また、それだけ大切にされてきた風習だからこそ、集団の中で祭りに参加しないというのは、許されざる怠慢として考えられていたのです。
暮らしの風習として根付いた神道
仏教には教えると言う漢字がついているのに、なぜ神道には教えるという漢字が使われなかったのでしょうか?
これは日本人が持つ、古代からの宗教観に基づくものと思われます。
日本人は森羅万象に霊性が宿り、神様の意思が働いていると考えていました。
雨風や環境の変化、あらゆる自然現象でさえ神の意思の表れと古代日本人は考えていました。

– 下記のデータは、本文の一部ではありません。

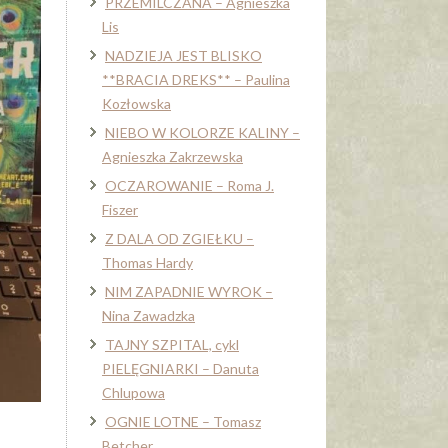
PRZEMILCZANA – Agnieszka
Lis
NADZIEJA JEST BLISKO
**BRACIA DREKS** – Paulina
Kozłowska
NIEBO W KOLORZE KALINY –
Agnieszka Zakrzewska
OCZAROWANIE – Roma J.
Fiszer
Z DALA OD ZGIEŁKU –
Thomas Hardy
NIM ZAPADNIE WYROK –
Nina Zawadzka
TAJNY SZPITAL, cykl
PIELĘGNIARKI – Danuta
Chlupowa
OGNIE LOTNE – Tomasz
Betcher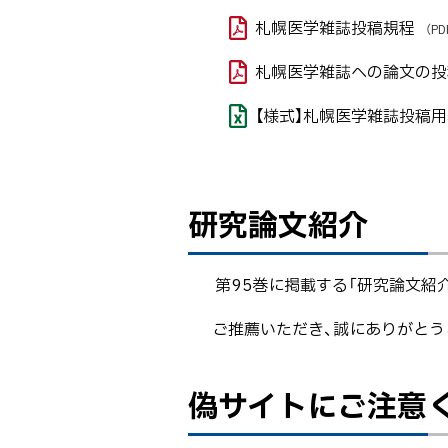
い
に
札幌医学雑誌投稿規程
（PD
Caution
戻
about a
札幌医学雑誌への論文の投
る
fake
【様式】札幌医学雑誌投稿
website
研究論文紹介
ト
ッ
プ
第95巻に掲載する「研究論文紹
に
戻
ご推薦いただき、誠にありがとう
る
偽サイトにご注意ください 
ト
ッ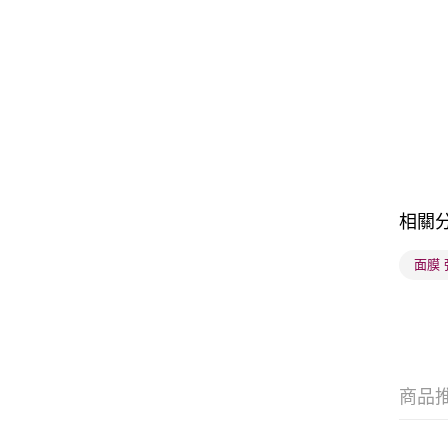
相關
面膜 
商品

ゴロゴロと鳴り響き、空を引き裂く雷は「神鳴り」と考えて、雷がやってくると古代日本人は、神が怒っていると受け止めました。
さらにドカーンと爆発し、赤い炎と溶岩が流れだし人々を恐れさせた火山の噴火を「御神火」といい、火の神の怒り荒ぶる姿だと思い込みました。
そして梅雨時に川が氾濫し、あらゆるものを流してしまう洪水は、水の神の荒ぶる様だと捉えました。
ただし、古代日本人は単に自然現象を恐れていたのではありません。災害に悩まされることもありますが、この自然現象の大いなる力がプラスに働けば、ものを生み出す産土(うぶすな=人の生まれた土地)の力となり、繁茂繁栄がもたらされると考えたのです。
なんてポジティブなんでしょうか。これが日本人が、民族として現代まで引き継いできた底力なのかもしれません。
古代から現代に至っても、日本人は自然現象だけでなく、人事、社会、この世のすべてに神様の威力が作用していると、私たちは祖先から考えを受け継いできているのです。
だから何も信仰を持たない人でも、自然と手を合わせる習慣が身についています。
ごはんを食べる前も「いただきます」と手を合わせますし、大きな樹や岩などを目の前にすると何かしら自然のパワーを感じずにはいられないのです。
人間が神様の意思に背けば神様の怒りを買い、災いがもたらされる。
逆に神様の意思に応えることができれば、神様は人を愛し喜んで五穀豊穣、平和、繁栄と言う恵みをもたらしてくれるのです。
だから日本人は神様と調和しながら、神様の意思を尊重して生きてきました。
仏教やキリスト教など他の宗教が伝来しても、八百万の神への信仰が揺るがないのは、日本人の民族としての誇りであり、古代から引き継いできた感性なのです。
神道、つまり「神の道」とは、神様によって作られた道であり、人間が神様に向かうための道です。
人は、幸せに生きるためにはこの道を歩んで行くよりほかにないと思えば、神様に深い敬意と感謝を捧げ、神様の御心を伺い、示された真理の通りに行動するのです。
古代日本人は純粋な気持ちで、神様に感謝の祈りを捧げました。
ただ、残念なことは時代を経るようになって、自分自身の欲望を満たすために祈るようになってきたことです。
自分の意のままにならないと、神様に悪態をついたり、責任転嫁をするのが現代日本人です。
今こそ、古代日本人から引き継いできた民族の祈りの意味を思い出すときではないでしょうか。
「祈り」とは本来「意乗り」、それは「神の意に乗ること」という意味
森羅万象を生み出す人智を超えた大いなる存在と、交流することは人間の微力な力では到底及びません。
だから最もふさわしい特別な日に、集団で思いを1つにする場所で、「祭り」を行うようになりました。
だから「祭り」は日本人にとって最も重要なものなのです。
政治も本来「政(まつり)」であり、神様を祀ってお伺いを立て、神意に則って国や地域を治めることでした。
そう考えると日本人の日々の生活から、国家のあり方に至るまで、すべてが祭りを原点にして、形が造られてきたのかもしれません。